How beautiful is the entire integrated development. The basic geometry would have been appreciated by Greek mathematicians 2500 years ago, just as Henry Briggs would have liked the shifting strategies so similar to his approach to logarithms in 1624. Modern electronic technology is heavily implicated, CORDIC papers commonly showing the electronic circuits critical for engineers at the point of production. Who would have guessed that trig and binary math could be so closely connected, that an algorithm could be found to to calculate sines and cosines bit by bit. Plus, we can implement CORDIC in software on modern computers for instruction and to be transferred verbatim (or close) to small devices. All excellent!
Mike Bertrand
May 8, 2018
1) "Science and the Economy of Seventeenth Century England", by Robert K. Merton, Science & Society, Vol. 3, No. 1 (Winter, 1939), pp. 3-27.
2) "The CORDIC Computing Technique", by Jack Volder, Proceedings of the Western Joint Computer Conference , March 1959, pp. 257–261.
3) "The CORDIC Trigonometric Computing Technique", by Jack Volder, IRE Transactions on Electronic Computers 8, Sep 1959, pp. 226–230.
4) "Pseudo Division and Pseudo Multiplication Processes", by J. E. Meggitt, IBM Journal, April 1962 , pp. 210-226.
5) "A unified algorithm for elementary functions", by J. S. Walther, Proceedings of the Spring Joint Computer Conference 38, May 1971 pp. 379–385.
6) "Algorithms and Accuracy in the HP-35", by David C. Cochran, Hewlett Packard Journal 23, June 1972, pp. 10-11.

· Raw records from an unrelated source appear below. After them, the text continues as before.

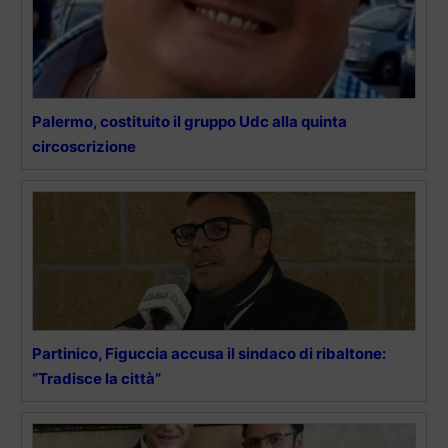
Palermo, costituito il gruppo Udc alla quinta
circoscrizione
Partinico, Figuccia accusa il sindaco di ribaltone:
“Tradisce la città”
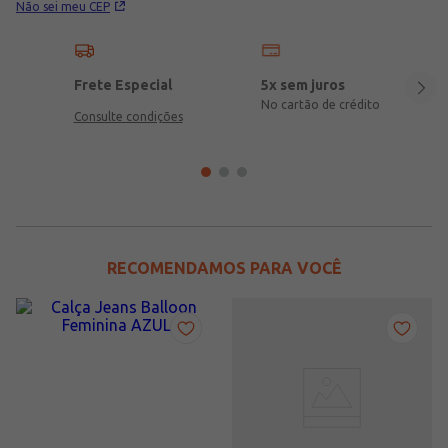
Não sei meu CEP
Frete Especial
5x sem juros
No cartão de crédito
Consulte condições
RECOMENDAMOS PARA VOCÊ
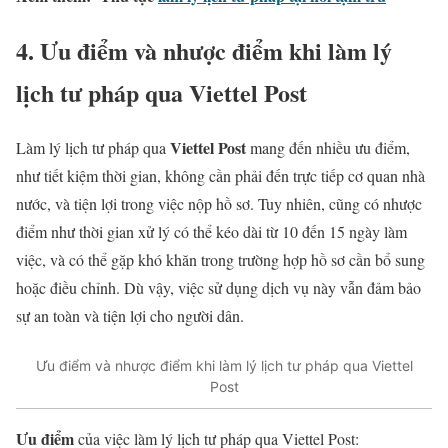
4. Ưu điểm và nhược điểm khi làm lý
lịch tư pháp qua Viettel Post
Viettel Post
Làm lý lịch tư pháp qua
mang đến nhiều ưu điểm,
như tiết kiệm thời gian, không cần phải đến trực tiếp cơ quan nhà
nước, và tiện lợi trong việc nộp hồ sơ. Tuy nhiên, cũng có nhược
điểm như thời gian xử lý có thể kéo dài từ 10 đến 15 ngày làm
việc, và có thể gặp khó khăn trong trường hợp hồ sơ cần bổ sung
hoặc điều chỉnh. Dù vậy, việc sử dụng dịch vụ này vẫn đảm bảo
sự an toàn và tiện lợi cho người dân.
Ưu điểm và nhược điểm khi làm lý lịch tư pháp qua Viettel
Post
Ưu điểm
của việc làm lý lịch tư pháp qua Viettel Post:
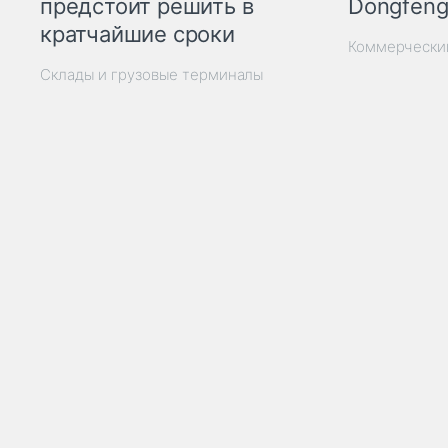
Dongfeng
предстоит решить в
кратчайшие сроки
Коммерчески
Склады и грузовые терминалы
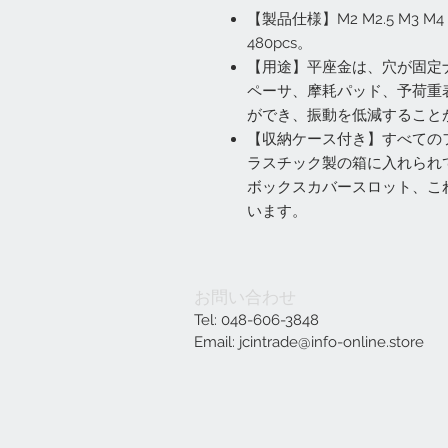
【製品仕様】M2 M2.5 M3 M4
480pcs。
【用途】平座金は、穴が固定
ペーサ、摩耗パッド、予荷重
ができ、振動を低減すること
【収納ケース付き】すべての
ラスチック製の箱に入れられ
ボックスカバースロット、こ
います。
お問い合わせ
Tel: 048-606-3848
Email:
jcintrade@info-online.store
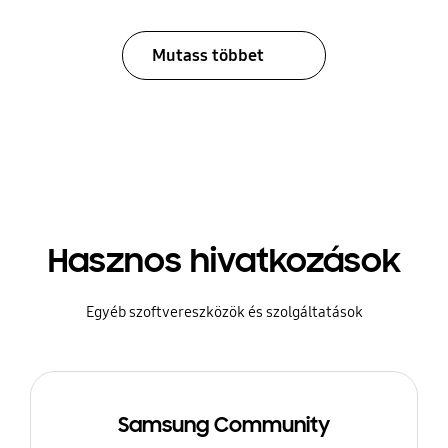
Mutass többet
Hasznos hivatkozások
Egyéb szoftvereszközök és szolgáltatások
Samsung Community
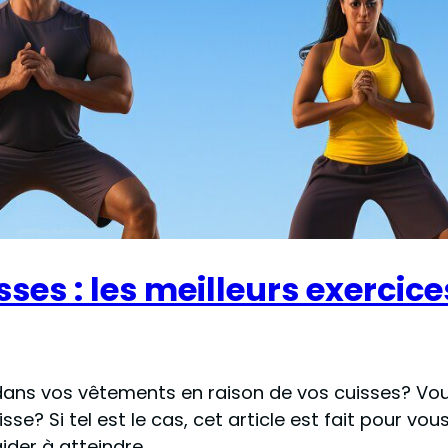
s : les meilleurs exercices
e dans vos vêtements en raison de vos cuisses? V
se? Si tel est le cas, cet article est fait pour vo
ider à atteindre…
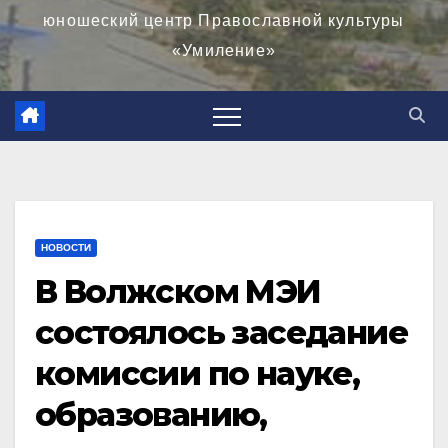
юношеский центр Православной культуры
«Умиление»
НОВОСТИ
В Волжском МЭИ
состоялось заседание
комиссии по науке,
образованию,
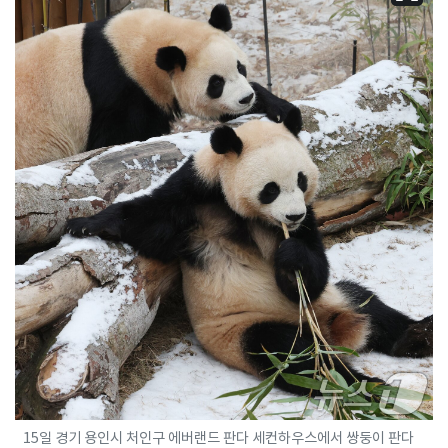
15일 경기 용인시 처인구 에버랜드 판다 세컨하우스에서 쌍둥이 판다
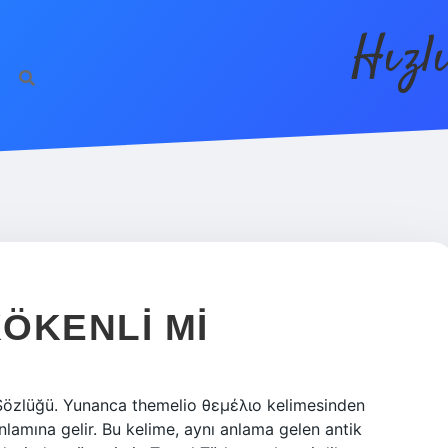
Hızl
ÖKENLI MI
Sözlüğü. Yunanca themelio θεμέλιο kelimesinden
anlamına gelir. Bu kelime, aynı anlama gelen antik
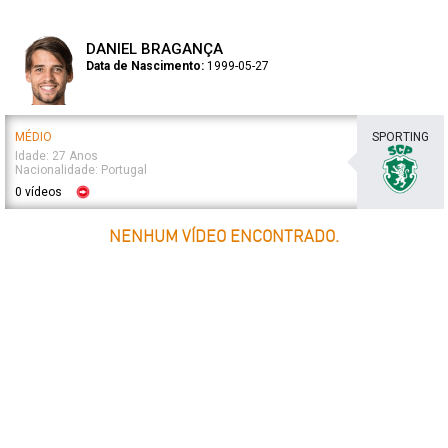
DANIEL BRAGANÇA
Data de Nascimento:
1999-05-27
MÉDIO
SPORTING
Idade: 27 Anos
Nacionalidade: Portugal
0 vídeos
NENHUM VÍDEO ENCONTRADO.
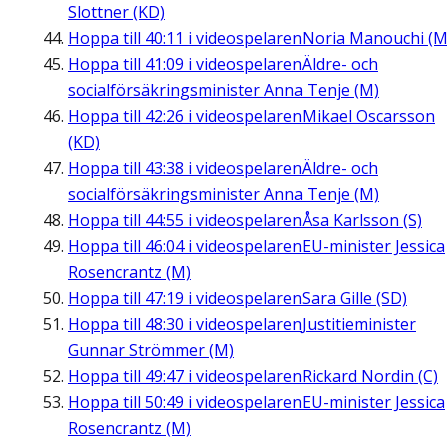
Slottner (KD)
Hoppa till
40:11
i videospelaren
Noria Manouchi (M
Hoppa till
41:09
i videospelaren
Äldre- och
socialförsäkringsminister Anna Tenje (M)
Hoppa till
42:26
i videospelaren
Mikael Oscarsson
(KD)
Hoppa till
43:38
i videospelaren
Äldre- och
socialförsäkringsminister Anna Tenje (M)
Hoppa till
44:55
i videospelaren
Åsa Karlsson (S)
Hoppa till
46:04
i videospelaren
EU-minister Jessica
Rosencrantz (M)
Hoppa till
47:19
i videospelaren
Sara Gille (SD)
Hoppa till
48:30
i videospelaren
Justitieminister
Gunnar Strömmer (M)
Hoppa till
49:47
i videospelaren
Rickard Nordin (C)
Hoppa till
50:49
i videospelaren
EU-minister Jessica
Rosencrantz (M)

7) "Personal Calculator Algorithms I, II, III, IV", by William E. Egbert, Hewlett Packard Journal, May 1977 - April 1978.
8) "Implementation of Transcendental Functions on a Numerics Processor", by Rafi Nave, Microprocessing and Microprogramming 11, 1983, pp. 221-225.
9) Computer Arithmetic, vol 1, by Earl E. Swartzlander, Jr. (ed.), IEEE, 1990, ISBN 0-8186-8931-5. Contains many of the classic articles.
10) "The CORDIC Method for Faster sin and cos Calculations", by Michael Bertrand, The C Users Journal, Nov 1992, pp. 57-64.
11) "The Birth of CORDIC", by Jack E. Volder, Journal of VLSI Signal Processing 25, 2000, pp. 101–105.
12) "The HP-35 Design: A Case Study in Innovation", by David S. Cochran, Nov 2010.